### What the task requires
Every line containing "First" should be identified and copied from the data below.

### Excerpted data
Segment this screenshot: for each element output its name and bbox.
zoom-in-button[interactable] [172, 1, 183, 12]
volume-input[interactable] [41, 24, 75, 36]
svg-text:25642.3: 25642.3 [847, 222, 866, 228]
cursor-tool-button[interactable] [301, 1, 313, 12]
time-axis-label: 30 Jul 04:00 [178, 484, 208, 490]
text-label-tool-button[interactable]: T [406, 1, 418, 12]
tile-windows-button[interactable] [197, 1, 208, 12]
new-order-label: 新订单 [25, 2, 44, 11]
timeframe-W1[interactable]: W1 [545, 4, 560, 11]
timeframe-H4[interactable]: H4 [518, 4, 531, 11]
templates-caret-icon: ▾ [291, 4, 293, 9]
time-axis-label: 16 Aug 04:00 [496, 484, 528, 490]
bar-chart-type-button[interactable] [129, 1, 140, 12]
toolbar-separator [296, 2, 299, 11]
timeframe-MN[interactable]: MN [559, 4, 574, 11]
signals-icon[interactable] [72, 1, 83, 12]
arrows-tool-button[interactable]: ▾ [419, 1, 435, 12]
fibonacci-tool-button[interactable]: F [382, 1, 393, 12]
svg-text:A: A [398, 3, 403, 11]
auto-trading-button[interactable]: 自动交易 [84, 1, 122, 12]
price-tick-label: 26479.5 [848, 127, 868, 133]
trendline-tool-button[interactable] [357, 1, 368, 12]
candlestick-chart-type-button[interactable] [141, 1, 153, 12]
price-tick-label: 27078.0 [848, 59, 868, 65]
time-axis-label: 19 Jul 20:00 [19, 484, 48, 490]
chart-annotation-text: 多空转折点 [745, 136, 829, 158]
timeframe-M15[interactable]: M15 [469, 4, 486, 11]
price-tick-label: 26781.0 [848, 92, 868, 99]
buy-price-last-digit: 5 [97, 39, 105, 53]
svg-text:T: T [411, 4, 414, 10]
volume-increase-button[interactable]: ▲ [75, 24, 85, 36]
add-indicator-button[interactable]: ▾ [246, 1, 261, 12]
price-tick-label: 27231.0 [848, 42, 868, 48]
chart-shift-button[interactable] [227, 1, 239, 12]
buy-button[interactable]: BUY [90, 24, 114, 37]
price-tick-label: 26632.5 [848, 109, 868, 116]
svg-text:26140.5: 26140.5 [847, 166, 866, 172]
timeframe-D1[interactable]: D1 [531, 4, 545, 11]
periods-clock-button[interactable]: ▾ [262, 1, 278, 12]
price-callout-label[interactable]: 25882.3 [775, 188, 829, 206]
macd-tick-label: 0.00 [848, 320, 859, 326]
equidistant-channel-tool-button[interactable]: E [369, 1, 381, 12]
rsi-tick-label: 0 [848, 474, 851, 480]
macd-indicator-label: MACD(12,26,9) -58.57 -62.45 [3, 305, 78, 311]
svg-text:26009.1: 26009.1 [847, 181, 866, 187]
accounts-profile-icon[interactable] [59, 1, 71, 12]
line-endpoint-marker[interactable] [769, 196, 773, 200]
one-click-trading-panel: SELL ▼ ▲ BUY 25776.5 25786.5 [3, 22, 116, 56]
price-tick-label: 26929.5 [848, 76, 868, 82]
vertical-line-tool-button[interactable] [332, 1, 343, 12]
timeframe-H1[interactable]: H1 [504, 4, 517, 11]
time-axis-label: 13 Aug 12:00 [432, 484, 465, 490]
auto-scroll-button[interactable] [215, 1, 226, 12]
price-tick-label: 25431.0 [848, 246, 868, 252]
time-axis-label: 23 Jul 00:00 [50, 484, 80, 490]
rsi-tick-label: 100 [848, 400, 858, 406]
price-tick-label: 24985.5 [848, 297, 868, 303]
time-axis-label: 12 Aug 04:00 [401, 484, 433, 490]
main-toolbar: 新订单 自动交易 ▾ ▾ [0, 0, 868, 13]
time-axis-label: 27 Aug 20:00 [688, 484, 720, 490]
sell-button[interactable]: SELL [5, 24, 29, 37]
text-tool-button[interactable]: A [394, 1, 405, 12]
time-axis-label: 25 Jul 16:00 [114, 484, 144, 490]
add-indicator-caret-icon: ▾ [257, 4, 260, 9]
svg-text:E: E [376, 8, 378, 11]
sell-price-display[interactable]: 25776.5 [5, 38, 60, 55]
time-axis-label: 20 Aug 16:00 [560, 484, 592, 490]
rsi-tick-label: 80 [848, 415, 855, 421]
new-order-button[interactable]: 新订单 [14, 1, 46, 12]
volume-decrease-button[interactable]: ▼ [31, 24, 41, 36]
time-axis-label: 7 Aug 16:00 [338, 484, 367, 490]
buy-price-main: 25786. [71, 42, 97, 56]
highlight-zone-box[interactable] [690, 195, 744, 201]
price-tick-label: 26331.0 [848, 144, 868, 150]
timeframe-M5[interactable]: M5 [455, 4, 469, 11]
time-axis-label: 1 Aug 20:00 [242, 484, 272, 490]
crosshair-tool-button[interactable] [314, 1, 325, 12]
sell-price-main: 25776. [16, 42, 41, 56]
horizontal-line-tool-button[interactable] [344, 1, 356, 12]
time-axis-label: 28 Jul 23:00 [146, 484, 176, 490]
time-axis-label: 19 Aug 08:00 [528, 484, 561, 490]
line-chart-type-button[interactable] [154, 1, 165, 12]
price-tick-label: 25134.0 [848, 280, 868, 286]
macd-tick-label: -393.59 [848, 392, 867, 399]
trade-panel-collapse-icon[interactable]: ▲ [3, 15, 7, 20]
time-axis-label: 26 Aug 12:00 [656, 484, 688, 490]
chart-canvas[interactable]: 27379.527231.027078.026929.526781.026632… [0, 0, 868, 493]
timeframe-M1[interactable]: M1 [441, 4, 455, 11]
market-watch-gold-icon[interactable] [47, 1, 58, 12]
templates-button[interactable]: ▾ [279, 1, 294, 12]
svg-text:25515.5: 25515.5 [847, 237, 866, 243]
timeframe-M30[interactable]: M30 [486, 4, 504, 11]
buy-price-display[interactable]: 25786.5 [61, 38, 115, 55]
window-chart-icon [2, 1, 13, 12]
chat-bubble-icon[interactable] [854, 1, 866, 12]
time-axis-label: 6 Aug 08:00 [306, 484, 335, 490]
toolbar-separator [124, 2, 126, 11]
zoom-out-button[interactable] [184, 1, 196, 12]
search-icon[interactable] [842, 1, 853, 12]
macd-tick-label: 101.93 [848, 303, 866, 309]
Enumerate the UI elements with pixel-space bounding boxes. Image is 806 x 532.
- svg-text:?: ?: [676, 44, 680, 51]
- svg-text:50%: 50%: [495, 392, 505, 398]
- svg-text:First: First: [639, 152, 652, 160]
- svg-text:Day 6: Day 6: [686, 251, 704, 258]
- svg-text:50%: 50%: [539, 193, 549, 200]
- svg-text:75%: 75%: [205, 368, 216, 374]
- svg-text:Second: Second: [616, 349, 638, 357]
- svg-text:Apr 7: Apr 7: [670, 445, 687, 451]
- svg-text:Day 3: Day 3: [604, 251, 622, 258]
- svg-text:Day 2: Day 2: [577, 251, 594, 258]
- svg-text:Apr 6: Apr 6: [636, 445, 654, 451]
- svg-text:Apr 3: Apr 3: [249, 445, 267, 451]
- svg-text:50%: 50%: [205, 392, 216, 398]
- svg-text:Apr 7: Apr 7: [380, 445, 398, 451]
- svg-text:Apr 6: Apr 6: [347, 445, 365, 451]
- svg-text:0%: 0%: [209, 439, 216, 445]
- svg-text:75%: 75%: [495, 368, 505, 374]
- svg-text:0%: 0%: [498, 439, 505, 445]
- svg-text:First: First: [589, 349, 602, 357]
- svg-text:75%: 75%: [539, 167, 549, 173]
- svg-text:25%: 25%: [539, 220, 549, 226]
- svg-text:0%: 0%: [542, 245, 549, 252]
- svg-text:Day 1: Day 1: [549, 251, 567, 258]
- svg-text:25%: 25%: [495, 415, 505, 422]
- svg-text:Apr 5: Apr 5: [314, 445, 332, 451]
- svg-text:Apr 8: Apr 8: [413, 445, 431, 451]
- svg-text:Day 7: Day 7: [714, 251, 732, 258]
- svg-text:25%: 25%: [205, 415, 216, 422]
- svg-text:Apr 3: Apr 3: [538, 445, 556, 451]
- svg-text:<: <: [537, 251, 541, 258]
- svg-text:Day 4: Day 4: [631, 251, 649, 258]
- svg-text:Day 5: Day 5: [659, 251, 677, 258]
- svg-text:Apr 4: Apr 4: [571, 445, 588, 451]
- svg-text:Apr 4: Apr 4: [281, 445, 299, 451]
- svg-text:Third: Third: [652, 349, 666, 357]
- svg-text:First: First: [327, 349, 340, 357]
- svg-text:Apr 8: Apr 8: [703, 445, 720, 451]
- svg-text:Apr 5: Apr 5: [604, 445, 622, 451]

### Your solution
- svg-text:First: First: [639, 152, 652, 160]
- svg-text:First: First: [589, 349, 602, 357]
- svg-text:First: First: [327, 349, 340, 357]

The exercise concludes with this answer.